_PROBLEM TO SOLVE:_ Transcribe only the lines in the data below falling between the line with "Remember Me" and the line with "Schneider Electric", including those two lines, and leave out any picture.

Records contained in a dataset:
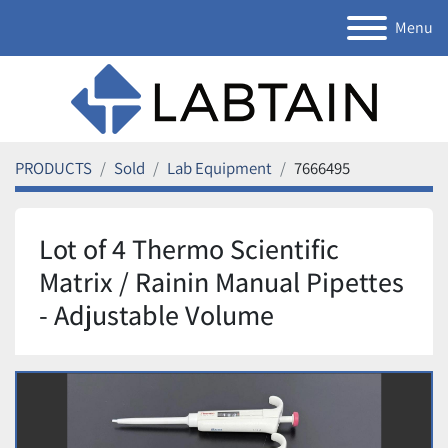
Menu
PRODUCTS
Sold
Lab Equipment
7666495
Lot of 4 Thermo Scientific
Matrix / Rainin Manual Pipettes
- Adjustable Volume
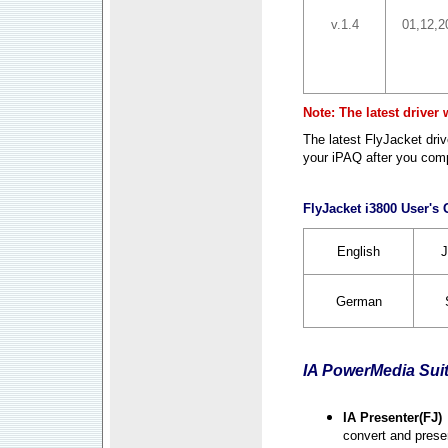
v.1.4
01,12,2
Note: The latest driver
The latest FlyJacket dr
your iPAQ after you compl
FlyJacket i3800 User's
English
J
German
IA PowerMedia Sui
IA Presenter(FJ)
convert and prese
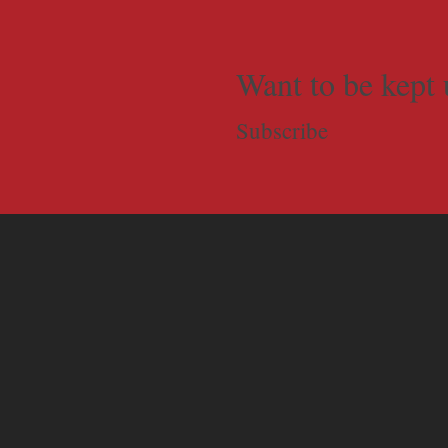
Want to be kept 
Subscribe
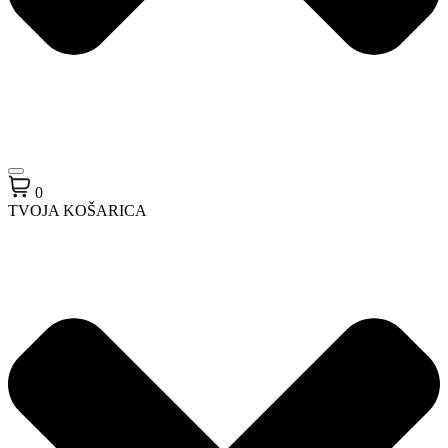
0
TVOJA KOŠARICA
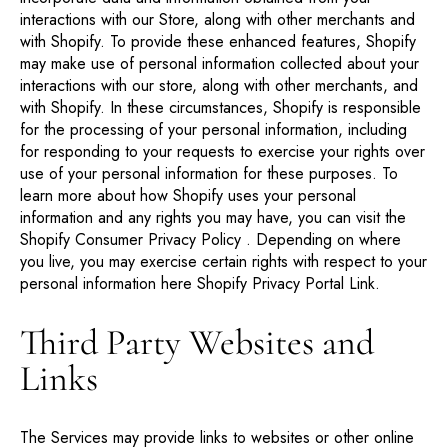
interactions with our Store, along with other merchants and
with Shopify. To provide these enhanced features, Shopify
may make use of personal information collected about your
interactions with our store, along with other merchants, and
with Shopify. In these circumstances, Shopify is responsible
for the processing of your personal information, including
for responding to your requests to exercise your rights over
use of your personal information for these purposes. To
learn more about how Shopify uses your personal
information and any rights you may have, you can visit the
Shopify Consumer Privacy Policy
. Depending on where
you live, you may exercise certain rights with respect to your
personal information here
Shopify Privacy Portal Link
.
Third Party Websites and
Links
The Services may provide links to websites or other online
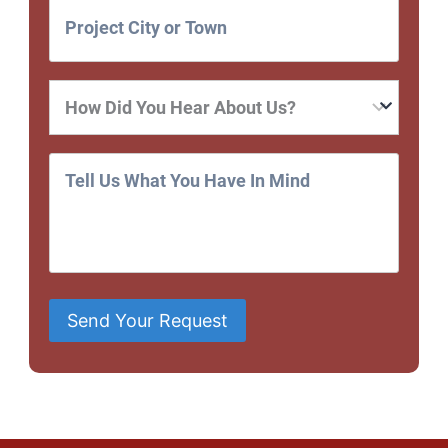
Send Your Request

--

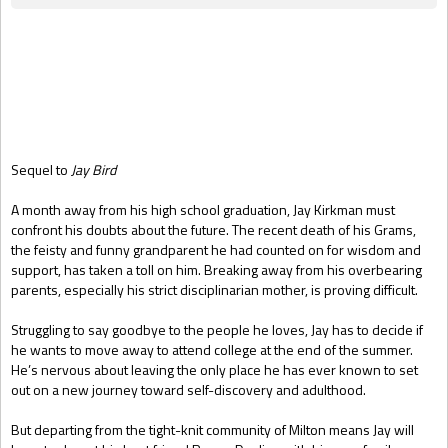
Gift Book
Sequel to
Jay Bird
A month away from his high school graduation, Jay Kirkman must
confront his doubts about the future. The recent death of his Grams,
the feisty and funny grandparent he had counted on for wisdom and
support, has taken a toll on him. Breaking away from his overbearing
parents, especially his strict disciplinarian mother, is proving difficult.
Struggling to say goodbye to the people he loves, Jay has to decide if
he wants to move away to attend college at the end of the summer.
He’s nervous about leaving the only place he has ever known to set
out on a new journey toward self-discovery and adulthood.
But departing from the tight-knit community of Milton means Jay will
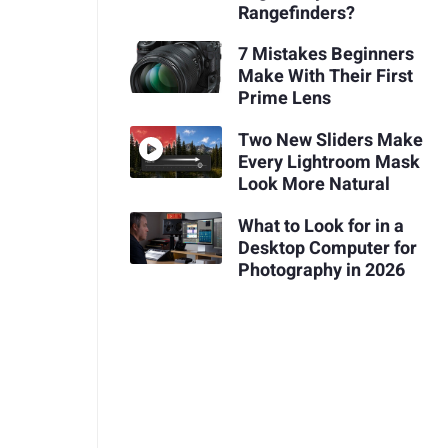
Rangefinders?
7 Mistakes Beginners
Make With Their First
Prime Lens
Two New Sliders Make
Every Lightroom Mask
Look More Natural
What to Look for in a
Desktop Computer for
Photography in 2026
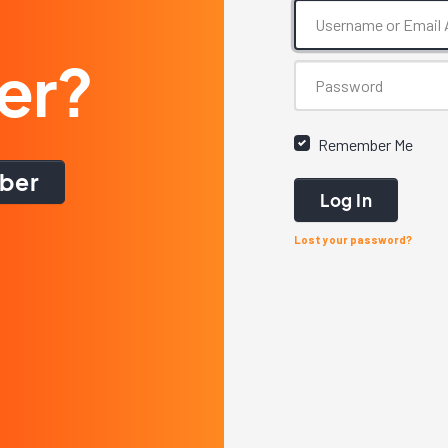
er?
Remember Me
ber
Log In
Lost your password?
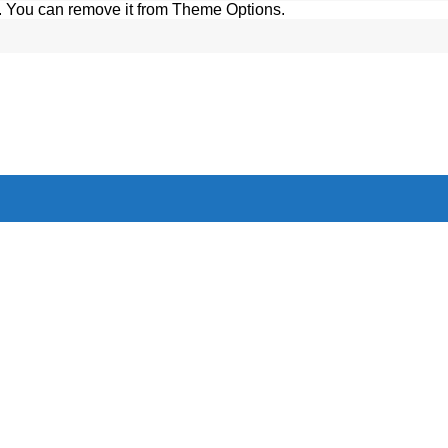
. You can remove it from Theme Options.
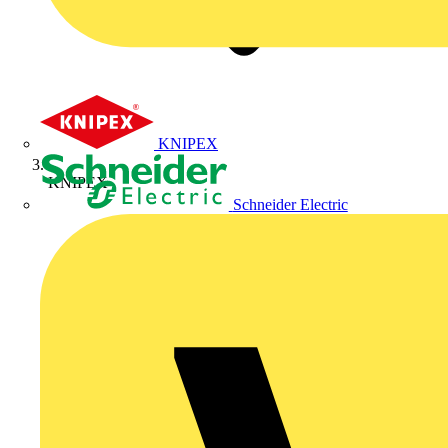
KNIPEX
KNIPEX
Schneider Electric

_ANSWER BELOW:_
Remember Me
ber
Log In
Lost your password?
. You can remove it from Theme Options.
KNIPEX
KNIPEX
Schneider Electric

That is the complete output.